-- Input --
--

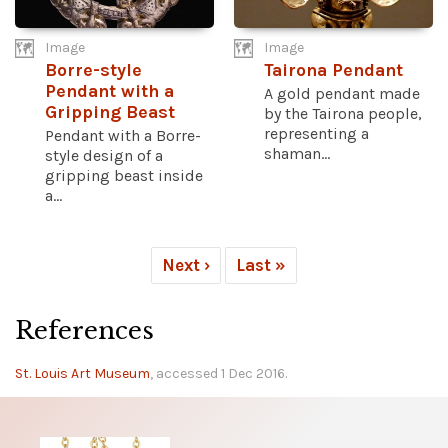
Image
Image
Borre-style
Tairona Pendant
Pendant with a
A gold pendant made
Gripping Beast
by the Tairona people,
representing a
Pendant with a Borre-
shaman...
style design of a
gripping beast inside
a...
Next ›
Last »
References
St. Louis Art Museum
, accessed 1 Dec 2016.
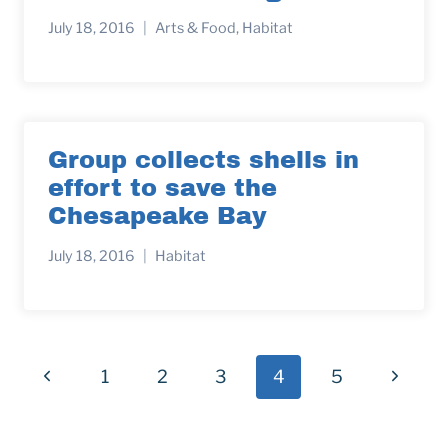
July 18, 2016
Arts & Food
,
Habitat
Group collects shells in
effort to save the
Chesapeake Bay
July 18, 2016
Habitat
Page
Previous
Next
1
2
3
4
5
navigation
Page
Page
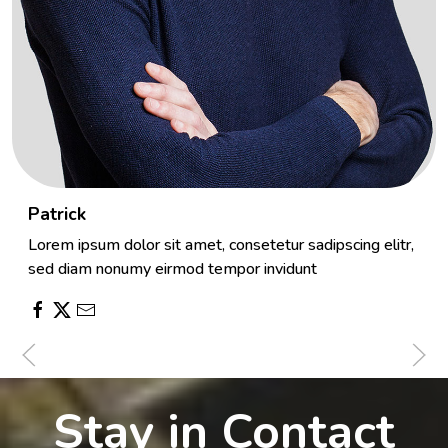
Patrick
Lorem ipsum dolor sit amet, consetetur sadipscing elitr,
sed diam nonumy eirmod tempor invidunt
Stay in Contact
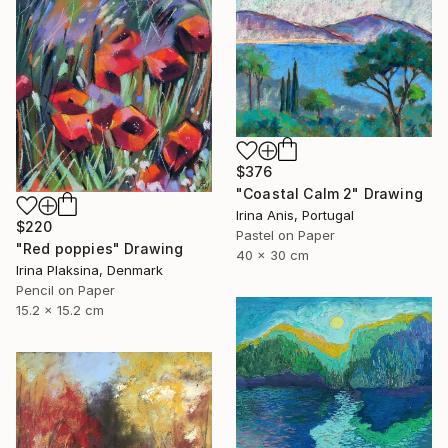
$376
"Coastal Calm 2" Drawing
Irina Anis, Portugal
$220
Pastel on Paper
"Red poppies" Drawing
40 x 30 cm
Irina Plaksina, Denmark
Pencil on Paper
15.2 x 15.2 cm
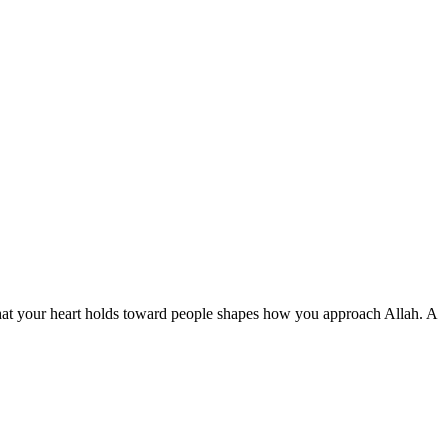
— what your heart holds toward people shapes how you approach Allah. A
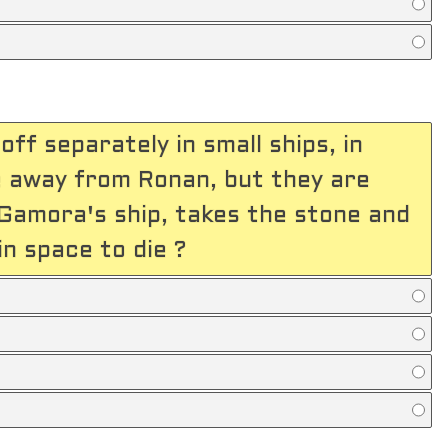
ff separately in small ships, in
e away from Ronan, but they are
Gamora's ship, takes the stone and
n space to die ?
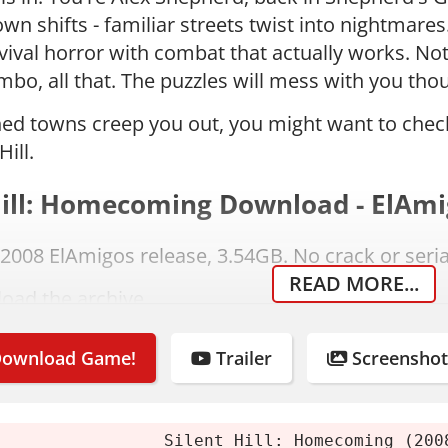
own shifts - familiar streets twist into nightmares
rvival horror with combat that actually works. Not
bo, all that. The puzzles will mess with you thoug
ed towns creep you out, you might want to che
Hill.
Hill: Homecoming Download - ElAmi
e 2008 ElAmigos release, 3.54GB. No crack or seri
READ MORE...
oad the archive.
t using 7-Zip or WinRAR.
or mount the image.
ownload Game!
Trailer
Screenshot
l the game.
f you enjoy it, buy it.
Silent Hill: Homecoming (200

--

Copy the entire listing exactly but skip the pictures.

Image
Image
Borre-style
Tairona Pendant
Pendant with a
A gold pendant made
Gripping Beast
by the Tairona people,
representing a
Pendant with a Borre-
shaman...
style design of a
gripping beast inside
a...
Next ›
Last »
References
St. Louis Art Museum
, accessed 1 Dec 2016.
July 18, 2016
Arts & Food
,
Habitat
Group collects shells in
effort to save the
Chesapeake Bay
July 18, 2016
Habitat
Page
Previous
Next
1
2
3
4
5
navigation
Page
Page
Patrick
Lorem ipsum dolor sit amet, consetetur sadipscing elitr,
sed diam nonumy eirmod tempor invidunt
Stay in Contact
$376
"Coastal Calm 2" Drawing
Irina Anis, Portugal
$220
Pastel on Paper
"Red poppies" Drawing
40 x 30 cm
Irina Plaksina, Denmark
Pencil on Paper
15.2 x 15.2 cm
— what your heart holds toward people shapes how you approach Allah. A
ff separately in small ships, in
e away from Ronan, but they are
Gamora's ship, takes the stone and
n space to die ?
own shifts - familiar streets twist into nightmares
rvival horror with combat that actually works. Not
bo, all that. The puzzles will mess with you thoug
ed towns creep you out, you might want to che
Hill.
Hill: Homecoming Download - ElAmi
e 2008 ElAmigos release, 3.54GB. No crack or seri
READ MORE...
oad the archive.
t using 7-Zip or WinRAR.
or mount the image.
ownload Game!
Trailer
Screenshot
l the game.
f you enjoy it, buy it.
Silent Hill: Homecoming (200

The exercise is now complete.